Thoughts on the Roberts decision

James N. writes:

The core problems with the Roberts opinion are: (1) it is incoherent, and so incoherent that even those unschooled in the law and legalese can see right through it; (2) it is a transparently political decision, intended to “save the Court” by placating the forces of evil who otherwise would rail against it; and (3) 1+2 are true because Roberts fails to recognize the implacable nature of the left. There is no criticism of the fact that four justices co-signed Ginsburg’s Stalinist opinion, a completely revolutionary document which would overturn the last shred of constitutional protections we have. (Ginsburg basically says there is no Constitution, that the General Will rules. Roberts, at least, pays lip service to the notion that there are limits on the power of the state.) Roberts has given away the store to gain—nothing. The next time his carefully devised limit on the commerce and general welfare clauses comes in front of the Court, if there is a fifth Ginsburg-Sotomayor-Breyer-Kagan, it will be swept away like a Ukrainian kulak.

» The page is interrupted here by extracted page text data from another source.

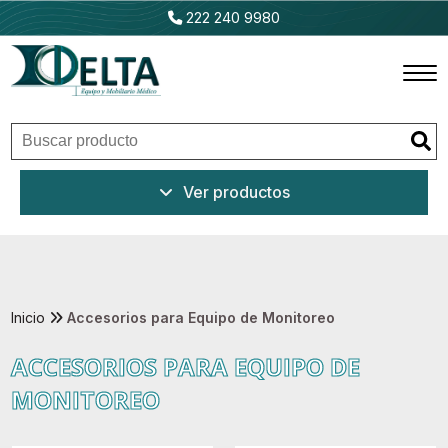
222 240 9980
Inicio
Ver productos
Productos
Promociones
Outlet
Inicio
Accesorios para Equipo de Monitoreo
ACCESORIOS PARA EQUIPO DE
Ventajas
MONITOREO
Nosotros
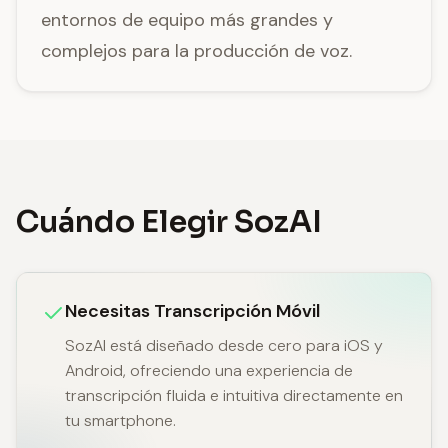
entornos de equipo más grandes y
complejos para la producción de voz.
Cuándo Elegir SozAI
Necesitas Transcripción Móvil
SozAI está diseñado desde cero para iOS y
Android, ofreciendo una experiencia de
transcripción fluida e intuitiva directamente en
tu smartphone.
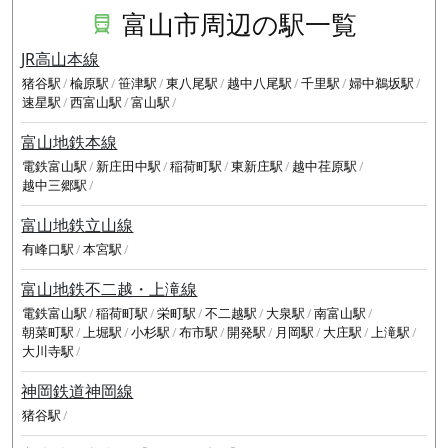
富山市周辺の駅一覧
JR高山本線
猪谷駅
楡原駅
笹津駅
東八尾駅
越中八尾駅
千里駅
婦中鵜坂駅
速星駅
西富山駅
富山駅
富山地鉄本線
電鉄富山駅
新庄田中駅
稲荷町駅
東新庄駅
越中荏原駅
越中三郷駅
富山地鉄立山線
有峰口駅
本宮駅
富山地鉄不二越・上滝線
電鉄富山駅
稲荷町駅
栄町駅
不二越駅
大泉駅
南富山駅
朝菜町駅
上堀駅
小杉駅
布市駅
開発駅
月岡駅
大庄駅
上滝駅
大川寺駅
神岡鉄道神岡線
猪谷駅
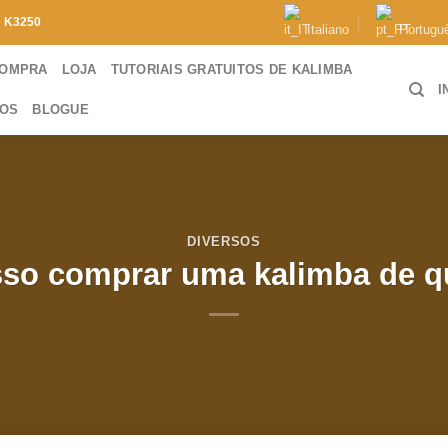
e
K3250
Italiano
Portugu
COMPRA
LOJA
TUTORIAIS GRATUITOS DE KALIMBA
I
TOS
BLOGUE
DIVERSOS
so comprar uma kalimba de q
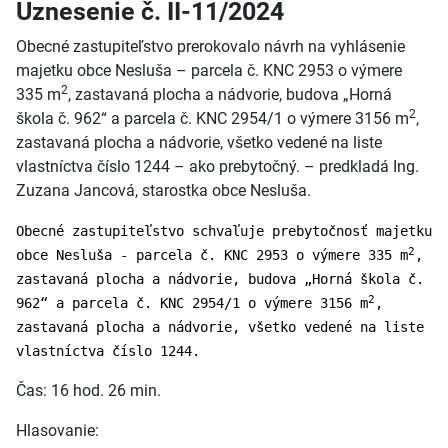
Uznesenie č. II-11/2024
Obecné zastupiteľstvo prerokovalo návrh na vyhlásenie
majetku obce Nesluša – parcela č. KNC 2953 o výmere
2
335 m
, zastavaná plocha a nádvorie, budova „Horná
2
škola č. 962“ a parcela č. KNC 2954/1 o výmere 3156 m
,
zastavaná plocha a nádvorie, všetko vedené na liste
vlastníctva číslo 1244 – ako prebytočný. – predkladá Ing.
Zuzana Jancová, starostka obce Nesluša.
Obecné zastupiteľstvo schvaľuje prebytočnosť majetku
2
obce Nesluša - parcela č. KNC 2953 o výmere 335 m
,
zastavaná plocha a nádvorie, budova „Horná škola č.
2
962“ a parcela č. KNC 2954/1 o výmere 3156 m
,
zastavaná plocha a nádvorie, všetko vedené na liste
vlastníctva číslo 1244.
Čas: 16 hod. 26 min.
Hlasovanie:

Once again, we see that fear of the right, fear of “Nazis” (scare quotes because there are no real Nazis), fear of arousing “reaction,” takes precedence over all. Better to destroy one seventh of the economy and consign millions to premature suffering and death than give people like Sarah Palin a victory.

Dave T. writes:

You really nailed Roberts from the beginning, I’m embarrassed to admit that I was taken in by the conservative spin in that case. I knew about some of the things about him that you highlighted on VFR back then but I didn’t want to acknowledge the proper interpretation of them.